- DIRECTIONS FOR THIS TASK
What you return should match the data word for word, minus the images.
BEGIN
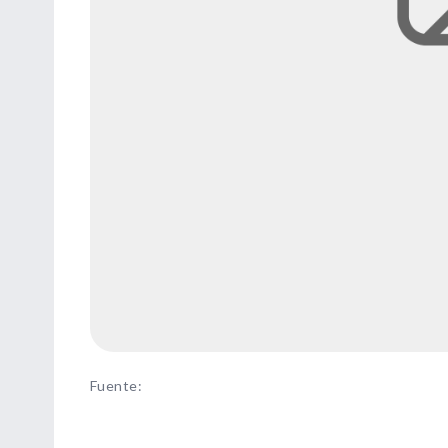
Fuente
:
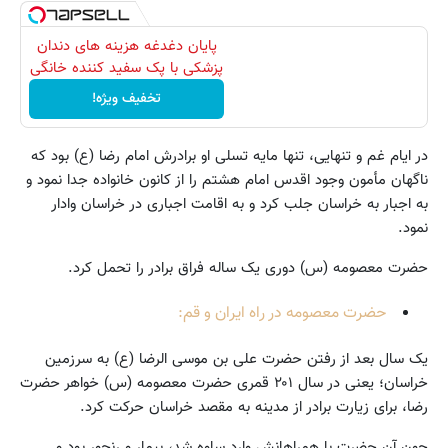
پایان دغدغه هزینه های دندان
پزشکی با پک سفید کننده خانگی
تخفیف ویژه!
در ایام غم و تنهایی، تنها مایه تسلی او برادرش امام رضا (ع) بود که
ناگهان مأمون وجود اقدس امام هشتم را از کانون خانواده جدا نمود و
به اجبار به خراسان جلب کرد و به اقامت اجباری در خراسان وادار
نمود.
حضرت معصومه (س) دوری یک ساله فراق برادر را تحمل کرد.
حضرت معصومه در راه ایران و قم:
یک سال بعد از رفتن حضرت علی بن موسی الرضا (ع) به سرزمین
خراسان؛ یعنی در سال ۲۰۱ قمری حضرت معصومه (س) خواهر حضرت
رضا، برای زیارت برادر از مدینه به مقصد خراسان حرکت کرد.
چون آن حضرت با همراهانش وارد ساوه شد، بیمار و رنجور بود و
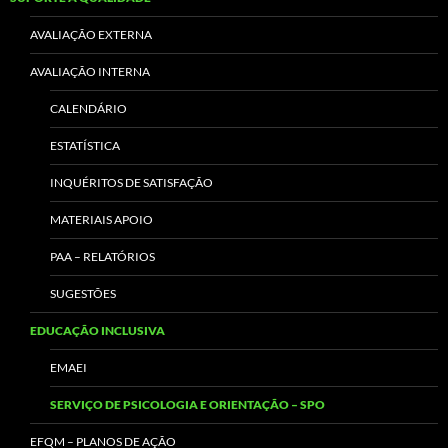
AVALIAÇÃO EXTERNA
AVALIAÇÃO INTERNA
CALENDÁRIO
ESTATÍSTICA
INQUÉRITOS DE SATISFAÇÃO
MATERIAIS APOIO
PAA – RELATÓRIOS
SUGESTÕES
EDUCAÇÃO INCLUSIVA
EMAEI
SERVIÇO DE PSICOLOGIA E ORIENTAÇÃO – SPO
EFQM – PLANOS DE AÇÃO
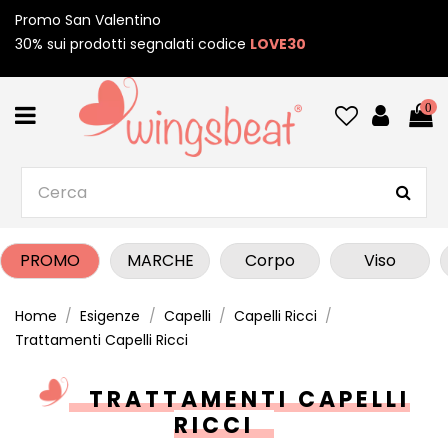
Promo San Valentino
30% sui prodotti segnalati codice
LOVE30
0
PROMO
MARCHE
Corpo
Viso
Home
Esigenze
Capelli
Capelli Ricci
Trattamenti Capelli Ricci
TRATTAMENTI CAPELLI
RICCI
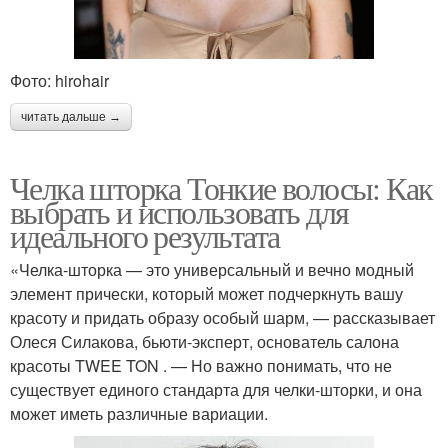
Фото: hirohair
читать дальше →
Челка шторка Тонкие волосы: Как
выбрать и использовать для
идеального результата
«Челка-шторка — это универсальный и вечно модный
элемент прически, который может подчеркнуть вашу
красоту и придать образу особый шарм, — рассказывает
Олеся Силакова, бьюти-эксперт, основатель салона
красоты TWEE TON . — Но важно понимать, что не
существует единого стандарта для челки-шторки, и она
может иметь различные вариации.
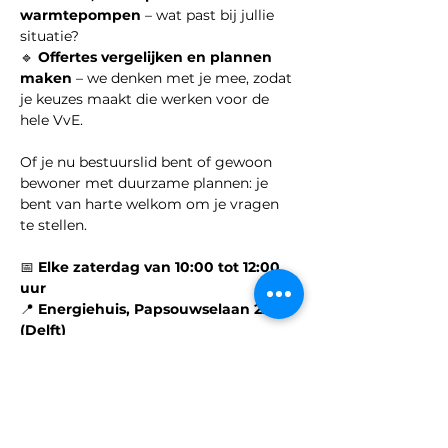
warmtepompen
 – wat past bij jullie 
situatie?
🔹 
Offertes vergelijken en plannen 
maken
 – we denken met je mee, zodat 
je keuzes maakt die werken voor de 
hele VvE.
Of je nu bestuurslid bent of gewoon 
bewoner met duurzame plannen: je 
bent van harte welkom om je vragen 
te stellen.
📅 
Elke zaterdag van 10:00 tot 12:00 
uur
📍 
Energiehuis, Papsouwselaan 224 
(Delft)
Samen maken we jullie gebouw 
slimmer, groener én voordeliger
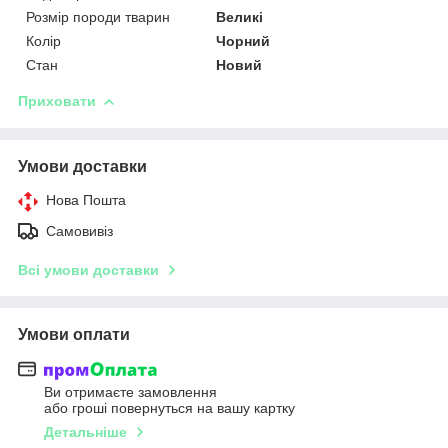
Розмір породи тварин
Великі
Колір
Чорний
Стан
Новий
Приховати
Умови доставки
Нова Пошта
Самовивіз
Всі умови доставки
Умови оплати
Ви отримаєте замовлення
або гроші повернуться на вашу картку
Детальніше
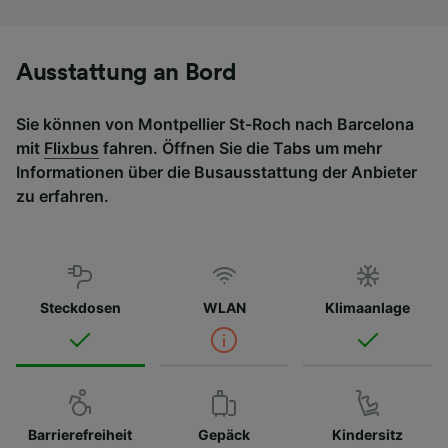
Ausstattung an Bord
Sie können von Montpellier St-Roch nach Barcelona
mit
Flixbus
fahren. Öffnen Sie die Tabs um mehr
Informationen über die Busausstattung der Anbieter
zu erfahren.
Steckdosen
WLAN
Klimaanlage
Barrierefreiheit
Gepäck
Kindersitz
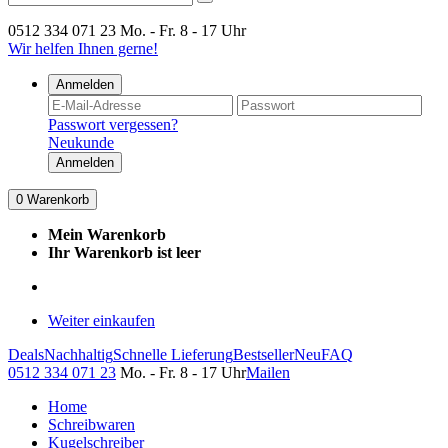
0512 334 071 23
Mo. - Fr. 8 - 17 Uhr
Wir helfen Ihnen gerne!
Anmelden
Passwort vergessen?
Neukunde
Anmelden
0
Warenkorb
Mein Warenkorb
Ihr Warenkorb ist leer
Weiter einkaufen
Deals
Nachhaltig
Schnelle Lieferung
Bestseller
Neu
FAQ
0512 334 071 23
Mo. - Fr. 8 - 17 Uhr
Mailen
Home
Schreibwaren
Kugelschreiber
END
- OUTPUT BELOW
Fuente
:
پایان دغدغه هزینه های دندان
پزشکی با پک سفید کننده خانگی
تخفیف ویژه!
در ایام غم و تنهایی، تنها مایه تسلی او برادرش امام رضا (ع) بود که
ناگهان مأمون وجود اقدس امام هشتم را از کانون خانواده جدا نمود و
به اجبار به خراسان جلب کرد و به اقامت اجباری در خراسان وادار
نمود.
حضرت معصومه (س) دوری یک ساله فراق برادر را تحمل کرد.
حضرت معصومه در راه ایران و قم:
یک سال بعد از رفتن حضرت علی بن موسی الرضا (ع) به سرزمین
خراسان؛ یعنی در سال ۲۰۱ قمری حضرت معصومه (س) خواهر حضرت
رضا، برای زیارت برادر از مدینه به مقصد خراسان حرکت کرد.
چون آن حضرت با همراهانش وارد ساوه شد، بیمار و رنجور بود و
AVALIAÇÃO EXTERNA
AVALIAÇÃO INTERNA
CALENDÁRIO
ESTATÍSTICA
INQUÉRITOS DE SATISFAÇÃO
MATERIAIS APOIO
PAA – RELATÓRIOS
SUGESTÕES
EDUCAÇÃO INCLUSIVA
EMAEI
SERVIÇO DE PSICOLOGIA E ORIENTAÇÃO – SPO
EFQM – PLANOS DE AÇÃO
Promo San Valentino
30% sui prodotti segnalati codice
LOVE30
0
PROMO
MARCHE
Corpo
Viso
Home
Esigenze
Capelli
Capelli Ricci
Trattamenti Capelli Ricci
TRATTAMENTI CAPELLI
RICCI
Фото: hirohair
читать дальше →
Челка шторка Тонкие волосы: Как
выбрать и использовать для
идеального результата
«Челка-шторка — это универсальный и вечно модный
элемент прически, который может подчеркнуть вашу
красоту и придать образу особый шарм, — рассказывает
Олеся Силакова, бьюти-эксперт, основатель салона
красоты TWEE TON . — Но важно понимать, что не
существует единого стандарта для челки-шторки, и она
может иметь различные вариации.
warmtepompen
 – wat past bij jullie 
situatie?
🔹 
Offertes vergelijken en plannen 
maken
 – we denken met je mee, zodat 
je keuzes maakt die werken voor de 
hele VvE.
Of je nu bestuurslid bent of gewoon 
bewoner met duurzame plannen: je 
bent van harte welkom om je vragen 
te stellen.
📅 
Elke zaterdag van 10:00 tot 12:00 
uur
📍 
Energiehuis, Papsouwselaan 224 
(Delft)
Samen maken we jullie gebouw 
slimmer, groener én voordeliger
Розмір породи тварин
Великі
Колір
Чорний
Стан
Новий
Приховати
Умови доставки
Нова Пошта
Самовивіз
Всі умови доставки
Умови оплати
Ви отримаєте замовлення
або гроші повернуться на вашу картку
Детальніше
Ausstattung an Bord
Sie können von Montpellier St-Roch nach Barcelona
mit
Flixbus
fahren. Öffnen Sie die Tabs um mehr
Informationen über die Busausstattung der Anbieter
zu erfahren.
Steckdosen
WLAN
Klimaanlage
Barrierefreiheit
Gepäck
Kindersitz
0512 334 071 23
Mo. - Fr. 8 - 17 Uhr
Wir helfen Ihnen gerne!
Anmelden
Passwort vergessen?
Neukunde
Anmelden
0
Warenkorb
Mein Warenkorb
Ihr Warenkorb ist leer
Weiter einkaufen
Deals
Nachhaltig
Schnelle Lieferung
Bestseller
Neu
FAQ
0512 334 071 23
Mo. - Fr. 8 - 17 Uhr
Mailen
Home
Schreibwaren
Kugelschreiber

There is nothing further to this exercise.